(Stored data entries)

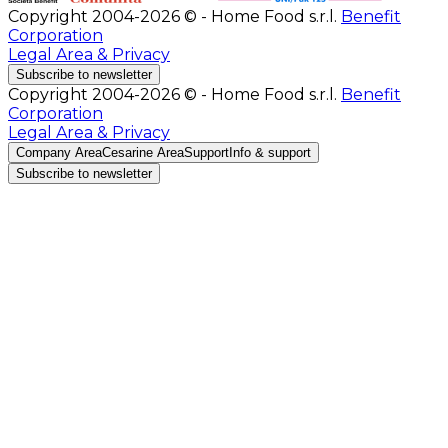
Copyright 2004-2026 © - Home Food s.r.l.
Benefit
Corporation
Legal Area & Privacy
Subscribe to newsletter
Copyright 2004-2026 © - Home Food s.r.l.
Benefit
Corporation
Legal Area & Privacy
Company Area
Cesarine Area
Support
Info & support
Subscribe to newsletter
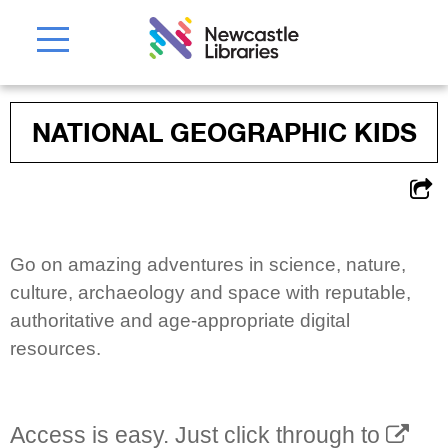
NATIONAL GEOGRAPHIC KIDS
Go on amazing adventures in science, nature,
culture, archaeology and space with reputable,
authoritative and age-appropriate digital
resources.
Access is easy. Just click through to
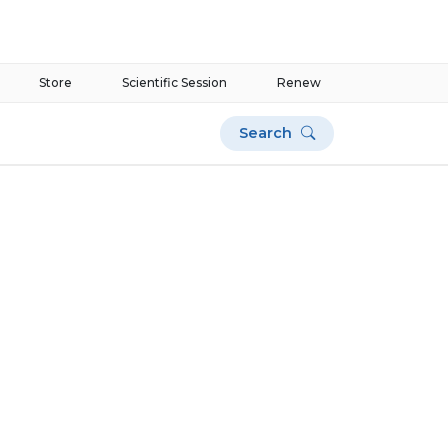
Store
Scientific Session
Renew
Search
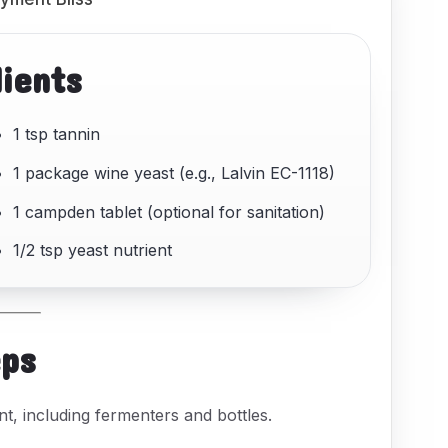
dients
1 tsp tannin
1 package wine yeast (e.g., Lalvin EC-1118)
1 campden tablet (optional for sanitation)
1/2 tsp yeast nutrient
eps
nt, including fermenters and bottles.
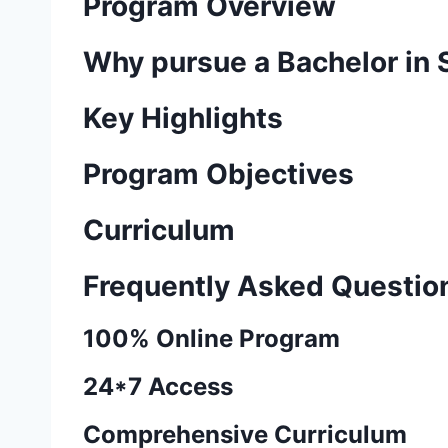
Program Overview
Why pursue a Bachelor in
Key Highlights
Program Objectives
Curriculum
Frequently Asked Questio
100% Online Program
24*7 Access
Comprehensive Curriculum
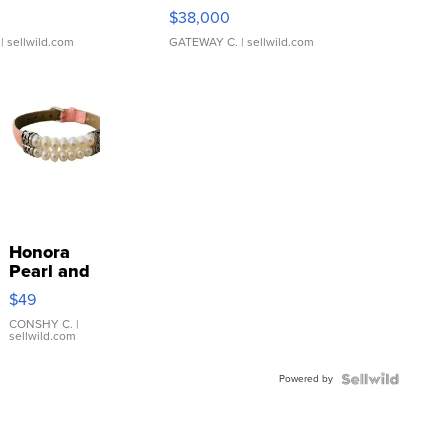
$38,000
| sellwild.com
GATEWAY C.
| sellwild.com
Honora
Pearl and
Pink
$49
Leather
Bracelet
CONSHY C.
|
sellwild.com
Adjustable
Buckle
Powered by
Clo...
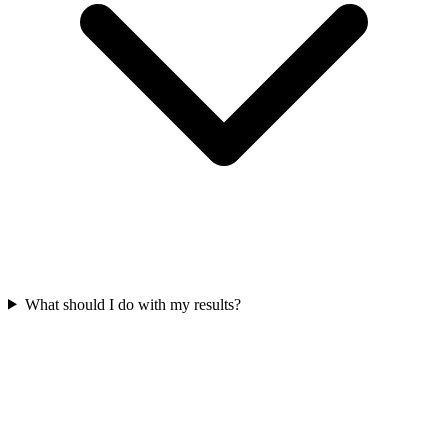
What should I do with my results?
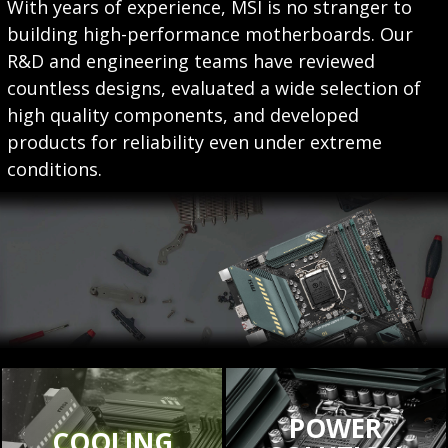
With years of experience, MSI is no stranger to
building high-performance motherboards. Our
R&D and engineering teams have reviewed
countless designs, evaluated a wide selection of
high quality components, and developed
products for reliability even under extreme
conditions.
POWER
COOLING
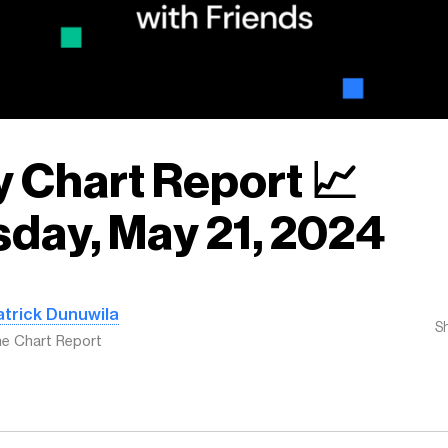
y Chart Report 📈
day, May 21, 2024
atrick Dunuwila
S
e Chart Report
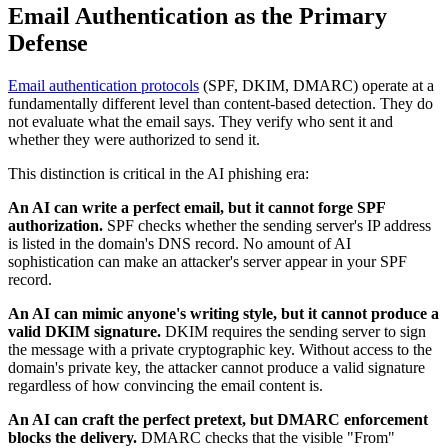
Email Authentication as the Primary
Defense
Email authentication protocols
(SPF, DKIM, DMARC) operate at a
fundamentally different level than content-based detection. They do
not evaluate what the email says. They verify who sent it and
whether they were authorized to send it.
This distinction is critical in the AI phishing era:
An AI can write a perfect email, but it cannot forge SPF
authorization.
SPF checks whether the sending server's IP address
is listed in the domain's DNS record. No amount of AI
sophistication can make an attacker's server appear in your SPF
record.
An AI can mimic anyone's writing style, but it cannot produce a
valid DKIM signature.
DKIM requires the sending server to sign
the message with a private cryptographic key. Without access to the
domain's private key, the attacker cannot produce a valid signature
regardless of how convincing the email content is.
An AI can craft the perfect pretext, but DMARC enforcement
blocks the delivery.
DMARC checks that the visible "From"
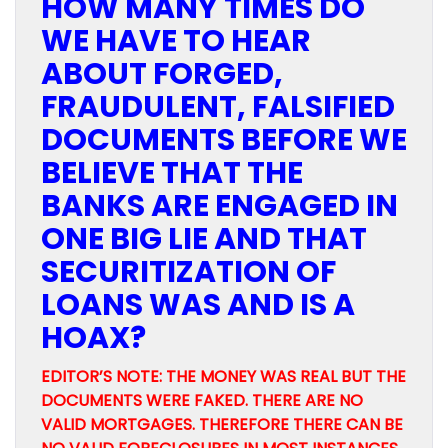
HOW MANY TIMES DO
WE HAVE TO HEAR
ABOUT FORGED,
FRAUDULENT, FALSIFIED
DOCUMENTS BEFORE WE
BELIEVE THAT THE
BANKS ARE ENGAGED IN
ONE BIG LIE AND THAT
SECURITIZATION OF
LOANS WAS AND IS A
HOAX?
EDITOR’S NOTE: THE MONEY WAS REAL BUT THE
DOCUMENTS WERE FAKED. THERE ARE NO
VALID MORTGAGES. THEREFORE THERE CAN BE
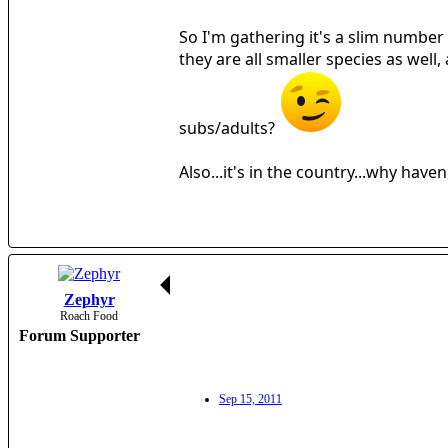
So I'm gathering it's a slim number t
they are all smaller species as well
subs/adults?
Also...it's in the country...why hav
Zephyr
Roach Food
Forum Supporter
Sep 15, 2011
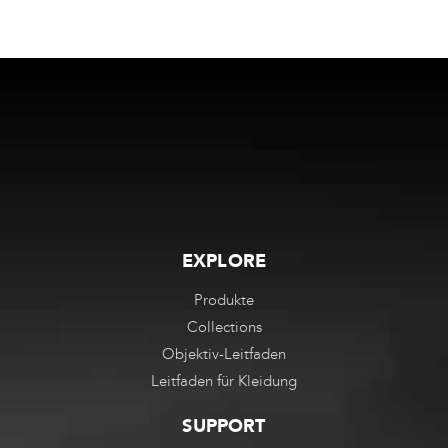
EXPLORE
Produkte
Collections
Objektiv-Leitfaden
Leitfaden für Kleidung
SUPPORT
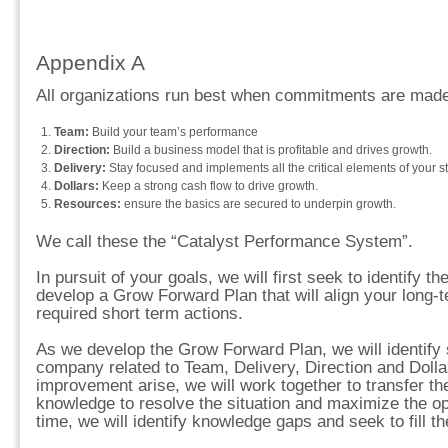
Appendix A
All organizations run best when commitments are made 
Team:
Build your team’s performance
Direction:
Build a business model that is profitable and drives growth.
Delivery:
Stay focused and implements all the critical elements of your st
Dollars:
Keep a strong cash flow to drive growth.
Resources:
ensure the basics are secured to underpin growth.
We call these the “Catalyst Performance System”.
In pursuit of your goals, we will first seek to identify th
develop a Grow Forward Plan that will align your long-
required short term actions.
As we develop the Grow Forward Plan, we will identify 
company related to Team, Delivery, Direction and Dollar
improvement arise, we will work together to transfer th
knowledge to resolve the situation and maximize the opp
time, we will identify knowledge gaps and seek to fill t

* [Aim of the task] Each line of the data must be restated exactly, and the pictures must be left out.

* [Answer below]
Copyright 2004-2026 © - Home Food s.r.l.
Benefit
Corporation
Legal Area & Privacy
Subscribe to newsletter
Copyright 2004-2026 © - Home Food s.r.l.
Benefit
Corporation
Legal Area & Privacy
Company Area
Cesarine Area
Support
Info & support
Subscribe to newsletter
NATIONAL GEOGRAPHIC KIDS
Go on amazing adventures in science, nature,
culture, archaeology and space with reputable,
authoritative and age-appropriate digital
resources.
Access is easy. Just click through to
Store
Scientific Session
Renew
Search
dients
1 tsp tannin
1 package wine yeast (e.g., Lalvin EC-1118)
1 campden tablet (optional for sanitation)
1/2 tsp yeast nutrient
eps
nt, including fermenters and bottles.
Program Overview
Why pursue a Bachelor in
Key Highlights
Program Objectives
Curriculum
Frequently Asked Questio
100% Online Program
24*7 Access
Comprehensive Curriculum
$38,000
| sellwild.com
GATEWAY C.
| sellwild.com
Honora
Pearl and
Pink
$49
Leather
Bracelet
CONSHY C.
|
sellwild.com
Adjustable
Buckle
Powered by
Clo...
What should I do with my results?
With years of experience, MSI is no stranger to
building high-performance motherboards. Our
R&D and engineering teams have reviewed
countless designs, evaluated a wide selection of
high quality components, and developed
products for reliability even under extreme
conditions.
POWER
COOLING
y Chart Report 📈
day, May 21, 2024
atrick Dunuwila
S
e Chart Report
Email Authentication as the Primary
Defense
Email authentication protocols
(SPF, DKIM, DMARC) operate at a
fundamentally different level than content-based detection. They do
not evaluate what the email says. They verify who sent it and
whether they were authorized to send it.
This distinction is critical in the AI phishing era:
An AI can write a perfect email, but it cannot forge SPF
authorization.
SPF checks whether the sending server's IP address
is listed in the domain's DNS record. No amount of AI
sophistication can make an attacker's server appear in your SPF
record.
An AI can mimic anyone's writing style, but it cannot produce a
valid DKIM signature.
DKIM requires the sending server to sign
the message with a private cryptographic key. Without access to the
domain's private key, the attacker cannot produce a valid signature
regardless of how convincing the email content is.
An AI can craft the perfect pretext, but DMARC enforcement
blocks the delivery.
DMARC checks that the visible "From"
HOW MANY TIMES DO
WE HAVE TO HEAR
ABOUT FORGED,
FRAUDULENT, FALSIFIED
DOCUMENTS BEFORE WE
BELIEVE THAT THE
BANKS ARE ENGAGED IN
ONE BIG LIE AND THAT
SECURITIZATION OF
LOANS WAS AND IS A
HOAX?
EDITOR’S NOTE: THE MONEY WAS REAL BUT THE
DOCUMENTS WERE FAKED. THERE ARE NO
VALID MORTGAGES. THEREFORE THERE CAN BE
So I'm gathering it's a slim number t
they are all smaller species as well
subs/adults?
Also...it's in the country...why hav
Zephyr
Roach Food
Forum Supporter
Sep 15, 2011
EXPLORE
Produkte
Collections
Objektiv-Leitfaden
Leitfaden für Kleidung
SUPPORT
Appendix A
All organizations run best when commitments are made 
Team:
Build your team’s performance
Direction:
Build a business model that is profitable and drives growth.
Delivery:
Stay focused and implements all the critical elements of your st
Dollars:
Keep a strong cash flow to drive growth.
Resources:
ensure the basics are secured to underpin growth.
We call these the “Catalyst Performance System”.
In pursuit of your goals, we will first seek to identify th
develop a Grow Forward Plan that will align your long-
required short term actions.
As we develop the Grow Forward Plan, we will identify 
company related to Team, Delivery, Direction and Dollar
improvement arise, we will work together to transfer th
knowledge to resolve the situation and maximize the opp
time, we will identify knowledge gaps and seek to fill t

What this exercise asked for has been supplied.